そんな俺に急に何か小柄な人が勢いよく抱きついた



「へ!?」


「ハルマ様!!」


「ライチじゃねぇか!」


「ハルマ様、会いたかったです」


「俺も俺も!手紙書いてんだから会いに来るって言ってくれれば良かったのに」


「サプライズで驚かせようと思って!家の方には一応お知らせしてたんですけど、今日伺いますって」ジロ


「そうだったのかレンジだから今日いつもより訓練場来るの早かったのか」


「今日だったか忘れてたな」チッ



「お忘れだったんですね、てっきり僕とハルマ様の逢瀬を邪魔したいのかと勘ぐってしまいました」


「そんな事はない無邪気な『コドモ』の願い無下にはできまい」


ピクッ

「子ども相手にそんな狭い心この世にないですよねぇ?その広い心でどこか行ってくれません?」


「狭いなど、何も知らない奴を手籠めにしようなどとする奴ほど狭いのはいるみたいだがな」



「お前らボソボソ何喋ってんだよ、さては俺の悪口でも言ってんな?」

険悪そうなオーラが双方出てたのでヒュッとライチを抱きしめに行った
人付き合いはまだ苦手なんだろう


「あっ・・・ハルマ様」


「俺に会いに来たんだろ?カフェにでも行こうぜ、じゃーなレンジまた後で」


「あっおい!」


「置いていくな」とか聞こえたが無視してスタスタ歩いた






そこら辺のカフェに入ったら警備の人が居たせいか人がほとんど出ていき、ほぼ貸し切りになった

す、すみません


「ライチなんかおっきくなった?」


数カ月ぶりに会ったからか少し大きく見えた


「へへっ今ご飯いっぱい食べて運動もするようにしたんです」


「へー、今成長期だもんなすぐ追いつかれそう」


「そうです、すぐに追いついてハルマ様を片腕で抱きしめられるくらい大きくなる予定です」


基準がそこなんだな、背を越えるとかじゃなく


「僕、報告があって」


「ん?なんだ?」


「来期から学院に入ろうと思って」


「学院?」


「はい、主に政治学を学ぼうと思ってます」


この世界はよほどの理由がない限り学院に進む人は少ないはず

何か研究したいとか専門的に学びたいとか


「飛び級までしたのにどうしたんだ?」


「ハルマ様のおかげです。

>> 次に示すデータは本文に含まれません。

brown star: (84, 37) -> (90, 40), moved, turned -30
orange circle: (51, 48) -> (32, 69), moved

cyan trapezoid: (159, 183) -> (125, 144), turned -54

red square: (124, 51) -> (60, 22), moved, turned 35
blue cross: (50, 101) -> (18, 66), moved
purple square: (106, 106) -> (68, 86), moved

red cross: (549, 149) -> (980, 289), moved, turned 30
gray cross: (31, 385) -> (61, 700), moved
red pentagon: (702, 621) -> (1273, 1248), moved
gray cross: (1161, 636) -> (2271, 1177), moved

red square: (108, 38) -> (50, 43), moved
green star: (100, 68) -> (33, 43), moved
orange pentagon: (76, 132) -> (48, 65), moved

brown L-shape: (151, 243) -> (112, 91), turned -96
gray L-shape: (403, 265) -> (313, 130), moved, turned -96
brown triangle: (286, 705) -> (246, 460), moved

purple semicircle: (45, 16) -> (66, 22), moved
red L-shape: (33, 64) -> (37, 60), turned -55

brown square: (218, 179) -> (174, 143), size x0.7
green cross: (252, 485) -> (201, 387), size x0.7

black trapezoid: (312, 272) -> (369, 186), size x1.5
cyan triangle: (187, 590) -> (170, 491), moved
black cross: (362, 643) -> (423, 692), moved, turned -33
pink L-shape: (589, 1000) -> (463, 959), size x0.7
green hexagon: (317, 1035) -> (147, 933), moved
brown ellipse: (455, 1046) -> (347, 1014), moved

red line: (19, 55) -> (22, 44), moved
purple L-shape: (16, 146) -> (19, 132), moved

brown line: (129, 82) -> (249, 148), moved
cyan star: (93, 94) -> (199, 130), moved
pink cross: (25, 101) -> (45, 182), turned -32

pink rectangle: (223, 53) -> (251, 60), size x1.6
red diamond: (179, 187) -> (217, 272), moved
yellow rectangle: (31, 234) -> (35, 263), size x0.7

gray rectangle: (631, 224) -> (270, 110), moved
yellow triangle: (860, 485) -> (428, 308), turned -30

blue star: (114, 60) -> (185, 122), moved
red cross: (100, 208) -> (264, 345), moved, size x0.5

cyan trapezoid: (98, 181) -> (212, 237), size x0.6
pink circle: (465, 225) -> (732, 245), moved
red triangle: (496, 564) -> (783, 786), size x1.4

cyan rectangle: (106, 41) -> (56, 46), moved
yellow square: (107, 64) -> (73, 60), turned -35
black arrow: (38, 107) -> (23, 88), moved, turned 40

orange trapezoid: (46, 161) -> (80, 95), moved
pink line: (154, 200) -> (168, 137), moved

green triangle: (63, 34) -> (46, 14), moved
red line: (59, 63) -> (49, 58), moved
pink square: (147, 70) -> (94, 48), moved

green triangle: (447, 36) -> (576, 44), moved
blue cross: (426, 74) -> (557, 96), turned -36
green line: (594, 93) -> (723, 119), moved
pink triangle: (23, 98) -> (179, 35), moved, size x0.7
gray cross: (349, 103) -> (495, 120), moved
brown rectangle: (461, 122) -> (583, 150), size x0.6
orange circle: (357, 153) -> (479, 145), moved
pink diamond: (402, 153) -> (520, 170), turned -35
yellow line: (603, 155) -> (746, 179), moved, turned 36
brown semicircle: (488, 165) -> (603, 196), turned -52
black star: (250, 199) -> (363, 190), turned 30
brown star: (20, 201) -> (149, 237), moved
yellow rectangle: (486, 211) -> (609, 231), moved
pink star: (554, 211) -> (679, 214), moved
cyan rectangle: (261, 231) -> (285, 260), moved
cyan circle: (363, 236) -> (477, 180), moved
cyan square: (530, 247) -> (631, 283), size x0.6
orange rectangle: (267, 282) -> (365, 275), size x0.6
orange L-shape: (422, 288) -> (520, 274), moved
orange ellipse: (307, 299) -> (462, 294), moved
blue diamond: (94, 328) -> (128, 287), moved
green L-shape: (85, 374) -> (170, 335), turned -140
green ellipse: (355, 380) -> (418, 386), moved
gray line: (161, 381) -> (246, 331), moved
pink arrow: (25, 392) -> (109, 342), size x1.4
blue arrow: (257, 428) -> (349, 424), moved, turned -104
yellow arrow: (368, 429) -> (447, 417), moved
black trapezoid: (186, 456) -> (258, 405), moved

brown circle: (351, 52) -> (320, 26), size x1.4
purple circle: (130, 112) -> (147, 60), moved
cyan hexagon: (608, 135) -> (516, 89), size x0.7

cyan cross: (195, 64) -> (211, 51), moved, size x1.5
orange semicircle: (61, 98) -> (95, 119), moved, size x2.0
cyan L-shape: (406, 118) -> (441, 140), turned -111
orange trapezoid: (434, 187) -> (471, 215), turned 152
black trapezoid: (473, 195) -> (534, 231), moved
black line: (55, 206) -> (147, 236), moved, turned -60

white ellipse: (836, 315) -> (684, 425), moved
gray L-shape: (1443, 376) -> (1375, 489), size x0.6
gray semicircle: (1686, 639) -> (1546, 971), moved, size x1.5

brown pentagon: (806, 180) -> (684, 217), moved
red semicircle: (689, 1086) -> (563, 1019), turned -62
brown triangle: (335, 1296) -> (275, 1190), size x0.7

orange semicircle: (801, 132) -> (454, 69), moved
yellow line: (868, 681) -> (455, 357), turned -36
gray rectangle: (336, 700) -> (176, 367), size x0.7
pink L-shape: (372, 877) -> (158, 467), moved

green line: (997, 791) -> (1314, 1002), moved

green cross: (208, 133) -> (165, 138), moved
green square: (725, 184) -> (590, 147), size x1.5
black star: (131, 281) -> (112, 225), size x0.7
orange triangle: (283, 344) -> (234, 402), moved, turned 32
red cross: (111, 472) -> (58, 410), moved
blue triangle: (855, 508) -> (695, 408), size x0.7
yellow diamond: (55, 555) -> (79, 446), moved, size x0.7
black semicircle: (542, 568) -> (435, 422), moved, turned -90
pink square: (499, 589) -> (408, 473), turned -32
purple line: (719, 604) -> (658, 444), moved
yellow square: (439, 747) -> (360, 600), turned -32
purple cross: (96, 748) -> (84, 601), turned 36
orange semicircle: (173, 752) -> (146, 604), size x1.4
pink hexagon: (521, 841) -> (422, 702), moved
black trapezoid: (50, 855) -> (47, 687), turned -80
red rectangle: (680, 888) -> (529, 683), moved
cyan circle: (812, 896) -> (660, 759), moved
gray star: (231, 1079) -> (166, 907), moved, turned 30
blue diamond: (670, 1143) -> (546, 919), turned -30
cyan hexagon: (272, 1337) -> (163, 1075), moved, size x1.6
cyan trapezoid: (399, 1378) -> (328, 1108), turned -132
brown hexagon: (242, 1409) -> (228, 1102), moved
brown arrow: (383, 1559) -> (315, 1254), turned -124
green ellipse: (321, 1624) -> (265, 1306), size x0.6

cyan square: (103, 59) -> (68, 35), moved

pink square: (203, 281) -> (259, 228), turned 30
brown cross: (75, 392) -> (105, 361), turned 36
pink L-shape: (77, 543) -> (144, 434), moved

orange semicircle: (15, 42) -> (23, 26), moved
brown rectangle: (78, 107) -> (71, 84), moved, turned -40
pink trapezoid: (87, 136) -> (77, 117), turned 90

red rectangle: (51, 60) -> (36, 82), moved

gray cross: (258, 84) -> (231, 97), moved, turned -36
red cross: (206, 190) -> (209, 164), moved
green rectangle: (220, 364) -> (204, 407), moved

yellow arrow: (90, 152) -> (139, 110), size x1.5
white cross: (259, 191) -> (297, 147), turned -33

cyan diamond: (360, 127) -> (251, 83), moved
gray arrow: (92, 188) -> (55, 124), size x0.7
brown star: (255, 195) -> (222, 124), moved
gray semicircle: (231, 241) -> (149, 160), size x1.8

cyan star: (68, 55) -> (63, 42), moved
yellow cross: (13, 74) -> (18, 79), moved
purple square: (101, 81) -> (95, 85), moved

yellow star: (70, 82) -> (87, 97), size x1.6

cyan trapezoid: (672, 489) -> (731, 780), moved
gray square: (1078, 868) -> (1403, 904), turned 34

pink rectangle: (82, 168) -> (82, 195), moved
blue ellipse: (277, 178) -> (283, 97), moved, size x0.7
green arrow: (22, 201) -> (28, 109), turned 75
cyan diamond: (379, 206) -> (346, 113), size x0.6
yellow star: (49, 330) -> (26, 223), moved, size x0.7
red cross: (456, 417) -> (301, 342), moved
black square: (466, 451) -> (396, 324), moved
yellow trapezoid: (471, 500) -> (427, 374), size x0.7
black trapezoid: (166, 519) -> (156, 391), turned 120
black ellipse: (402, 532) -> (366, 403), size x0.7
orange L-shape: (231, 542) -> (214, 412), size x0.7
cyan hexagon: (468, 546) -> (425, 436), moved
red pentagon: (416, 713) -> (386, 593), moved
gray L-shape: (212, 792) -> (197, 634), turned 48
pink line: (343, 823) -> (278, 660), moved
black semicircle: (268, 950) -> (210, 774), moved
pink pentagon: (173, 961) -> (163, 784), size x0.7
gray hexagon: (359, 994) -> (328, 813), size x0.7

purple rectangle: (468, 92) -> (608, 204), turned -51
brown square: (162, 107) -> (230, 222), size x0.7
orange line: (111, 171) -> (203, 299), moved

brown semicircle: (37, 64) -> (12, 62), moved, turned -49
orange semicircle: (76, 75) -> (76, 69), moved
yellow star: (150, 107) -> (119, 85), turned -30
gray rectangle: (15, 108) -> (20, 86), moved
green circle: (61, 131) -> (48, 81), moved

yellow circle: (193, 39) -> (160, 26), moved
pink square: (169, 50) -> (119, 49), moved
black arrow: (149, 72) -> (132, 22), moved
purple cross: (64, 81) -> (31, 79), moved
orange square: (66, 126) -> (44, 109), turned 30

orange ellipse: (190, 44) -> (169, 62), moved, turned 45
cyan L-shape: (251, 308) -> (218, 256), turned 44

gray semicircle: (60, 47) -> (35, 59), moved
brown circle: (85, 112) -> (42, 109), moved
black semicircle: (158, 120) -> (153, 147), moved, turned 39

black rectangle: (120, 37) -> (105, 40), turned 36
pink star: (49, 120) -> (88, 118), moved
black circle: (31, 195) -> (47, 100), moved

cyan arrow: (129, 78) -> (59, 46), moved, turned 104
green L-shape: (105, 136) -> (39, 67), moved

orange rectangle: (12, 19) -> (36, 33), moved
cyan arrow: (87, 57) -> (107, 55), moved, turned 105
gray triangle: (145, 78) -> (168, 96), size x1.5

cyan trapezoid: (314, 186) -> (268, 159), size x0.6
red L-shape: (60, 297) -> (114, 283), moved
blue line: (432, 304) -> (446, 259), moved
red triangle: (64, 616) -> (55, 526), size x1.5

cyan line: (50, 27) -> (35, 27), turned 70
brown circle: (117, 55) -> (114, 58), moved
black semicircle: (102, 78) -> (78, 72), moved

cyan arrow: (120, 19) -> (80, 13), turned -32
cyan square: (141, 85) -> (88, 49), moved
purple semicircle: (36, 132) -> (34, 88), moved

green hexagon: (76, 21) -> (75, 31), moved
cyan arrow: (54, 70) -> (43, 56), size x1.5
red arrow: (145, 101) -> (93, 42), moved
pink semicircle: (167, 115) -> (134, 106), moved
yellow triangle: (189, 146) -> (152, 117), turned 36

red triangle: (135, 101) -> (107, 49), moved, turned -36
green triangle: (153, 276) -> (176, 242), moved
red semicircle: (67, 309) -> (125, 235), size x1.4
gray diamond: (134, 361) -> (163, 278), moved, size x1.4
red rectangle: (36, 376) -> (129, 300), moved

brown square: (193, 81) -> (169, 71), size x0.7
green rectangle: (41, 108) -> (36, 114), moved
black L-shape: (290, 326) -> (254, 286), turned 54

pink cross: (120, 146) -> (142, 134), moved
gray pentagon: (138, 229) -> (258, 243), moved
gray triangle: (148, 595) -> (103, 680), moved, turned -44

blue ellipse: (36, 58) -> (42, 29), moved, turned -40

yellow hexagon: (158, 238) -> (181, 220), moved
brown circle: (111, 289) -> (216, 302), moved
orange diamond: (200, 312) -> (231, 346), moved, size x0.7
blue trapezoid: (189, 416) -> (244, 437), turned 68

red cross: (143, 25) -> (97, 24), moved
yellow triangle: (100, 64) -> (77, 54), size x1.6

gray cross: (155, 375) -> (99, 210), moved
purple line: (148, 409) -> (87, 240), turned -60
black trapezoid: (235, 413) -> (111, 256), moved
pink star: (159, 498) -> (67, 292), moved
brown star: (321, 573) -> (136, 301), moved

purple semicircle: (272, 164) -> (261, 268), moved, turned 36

僕はいずれ国王になるあなたの側で仕え支えたい」


「おい、やめろって国王なんて」


最近散々言われる持ち上げ過ぎだって

「たかが俺なんかが国王なんて」


「いいえ、あなたは国王になるでしょう」


「・・・・・・」


「どうか側で支えさせて下さい」


「俺国王なんて」


「あなたは心優しく慈愛に溢れて善意がある」


「おいそれ本当に俺かよ」


「貴方です」


真剣に真っ直ぐ見られるとむずがゆくて


「おれ、俺は元いた世界じゃ親もロクデナシだったし悪い仲間ともつるんでいた事もあるし、学歴だって」


「僕には分かる、元の世界での周りなんて関係無い。大事なのは貴方自身です。あなたの魂がこの世界に選ばれたんですハルマ様は僕の太陽です。」